WHAT YOU HAVE TO DO
When you reach the line containing "Hand Dryer (364, 521)" in the data below, reproduce it and every line that follows, exactly and without additions.

Saved entries
[Start of section]
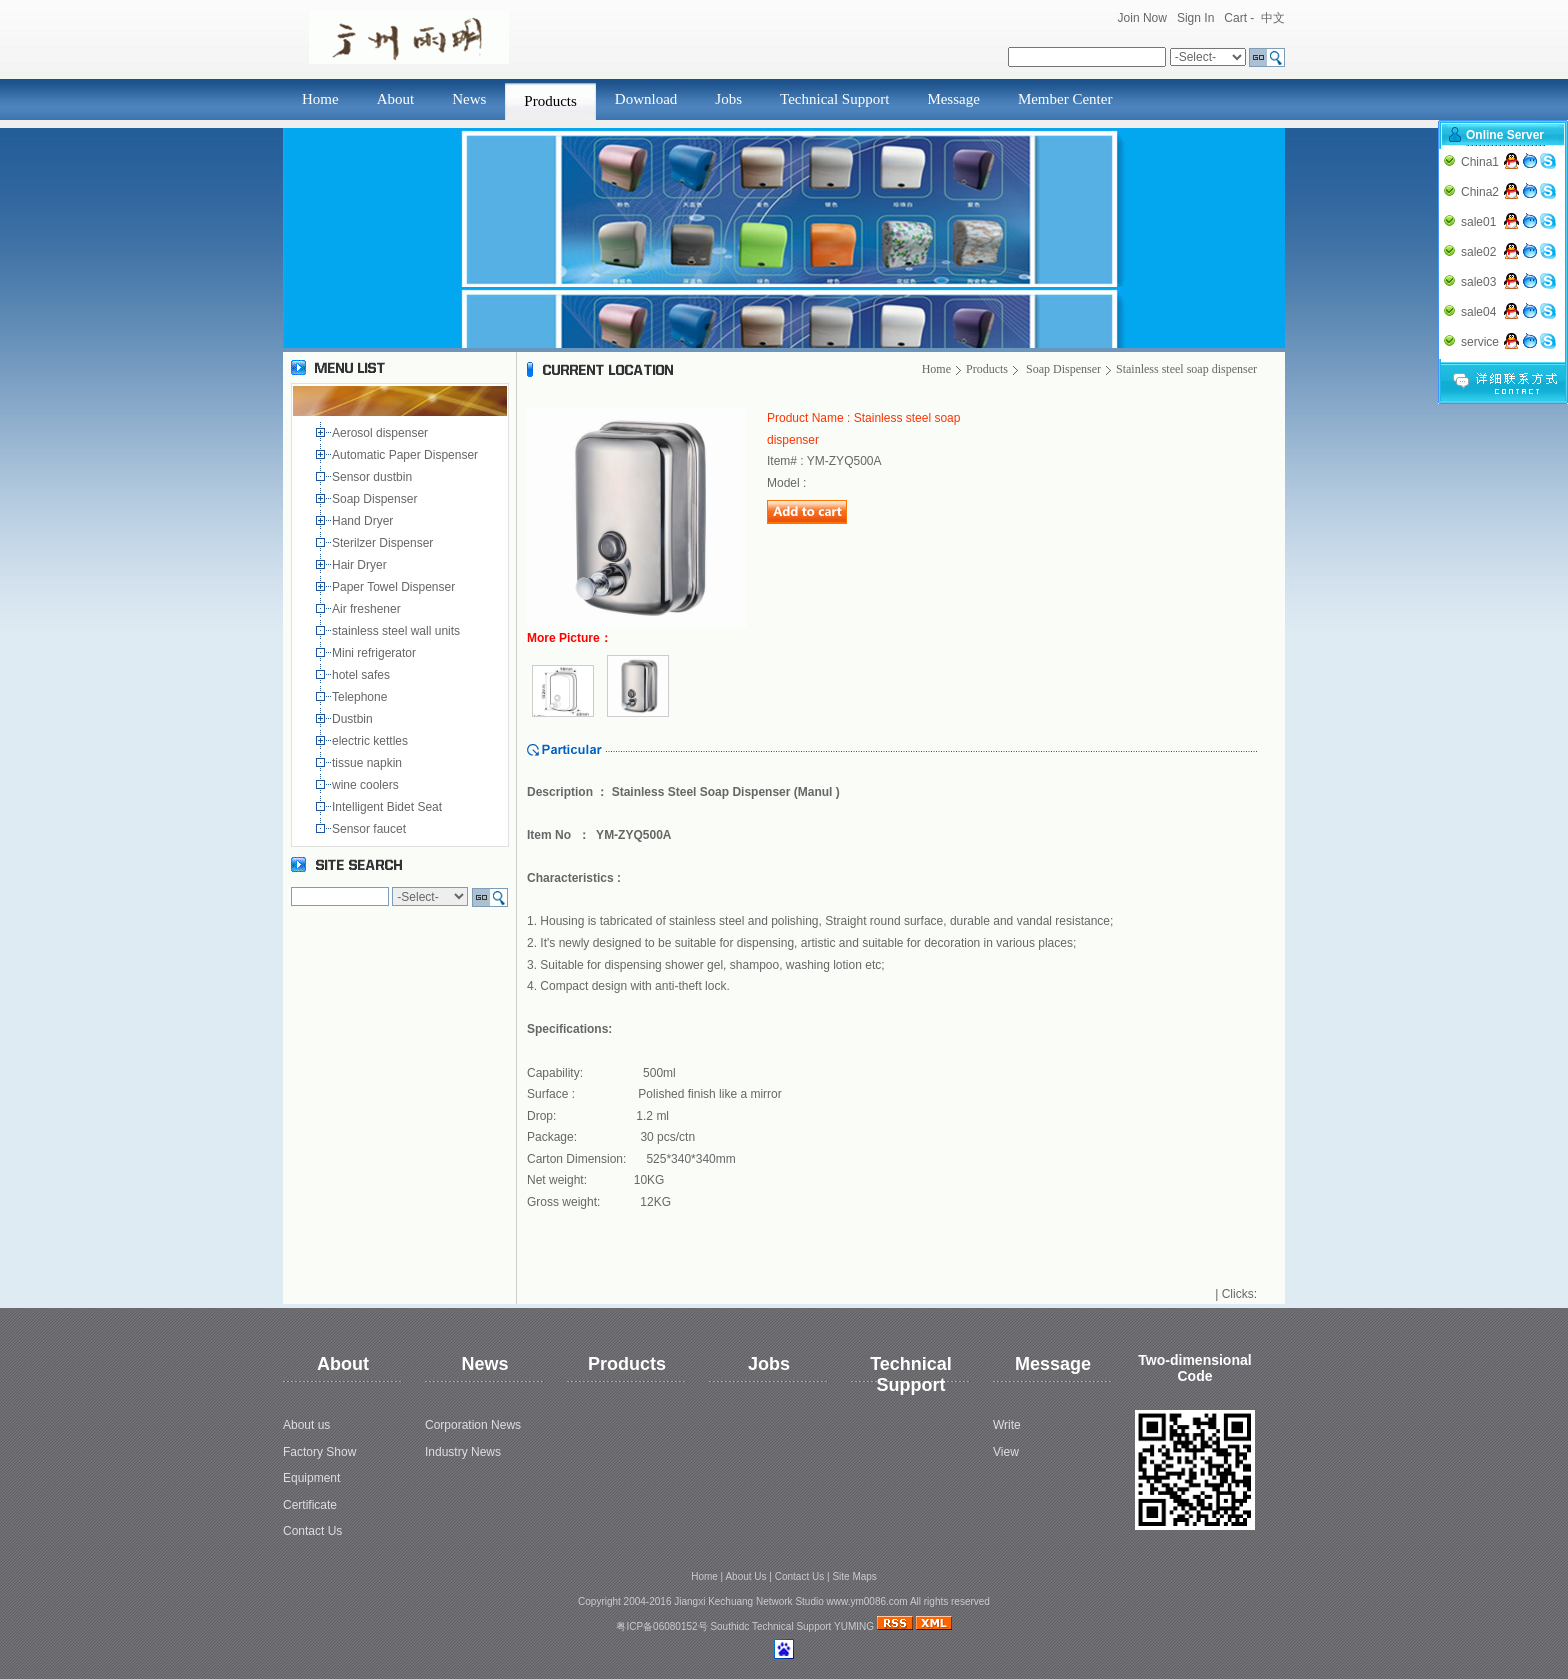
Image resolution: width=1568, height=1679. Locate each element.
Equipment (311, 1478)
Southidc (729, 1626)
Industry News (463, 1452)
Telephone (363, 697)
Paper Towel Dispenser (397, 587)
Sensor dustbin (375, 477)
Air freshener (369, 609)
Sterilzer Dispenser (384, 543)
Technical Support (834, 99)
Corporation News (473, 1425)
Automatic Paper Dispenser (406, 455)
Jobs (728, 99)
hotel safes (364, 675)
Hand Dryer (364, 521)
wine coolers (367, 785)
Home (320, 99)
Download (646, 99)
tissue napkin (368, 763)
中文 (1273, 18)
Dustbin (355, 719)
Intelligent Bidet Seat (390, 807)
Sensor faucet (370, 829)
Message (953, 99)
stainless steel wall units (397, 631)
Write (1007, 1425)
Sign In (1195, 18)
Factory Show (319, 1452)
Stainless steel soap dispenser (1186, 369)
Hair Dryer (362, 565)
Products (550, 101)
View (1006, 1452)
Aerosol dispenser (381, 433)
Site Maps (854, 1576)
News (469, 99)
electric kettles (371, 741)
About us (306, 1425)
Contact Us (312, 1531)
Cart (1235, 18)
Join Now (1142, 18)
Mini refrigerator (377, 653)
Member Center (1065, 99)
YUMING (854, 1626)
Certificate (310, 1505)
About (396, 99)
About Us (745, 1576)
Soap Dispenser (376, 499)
[End of section]
RESPONSE TO THIS TASK
Hand Dryer (364, 521)
wine coolers (367, 785)
Home (320, 99)
Download (646, 99)
tissue napkin (368, 763)
中文 (1273, 18)
Dustbin (355, 719)
Intelligent Bidet Seat (390, 807)
Sensor faucet (370, 829)
Message (953, 99)
stainless steel wall units (397, 631)
Write (1007, 1425)
Sign In (1195, 18)
Factory Show (319, 1452)
Stainless steel soap dispenser (1186, 369)
Hair Dryer (362, 565)
Products (550, 101)
View (1006, 1452)
Aerosol dispenser (381, 433)
Site Maps (854, 1576)
News (469, 99)
electric kettles (371, 741)
About us (306, 1425)
Contact Us (312, 1531)
Cart (1235, 18)
Join Now (1142, 18)
Mini refrigerator (377, 653)
Member Center (1065, 99)
YUMING (854, 1626)
Certificate (310, 1505)
About (396, 99)
About Us (745, 1576)
Soap Dispenser (376, 499)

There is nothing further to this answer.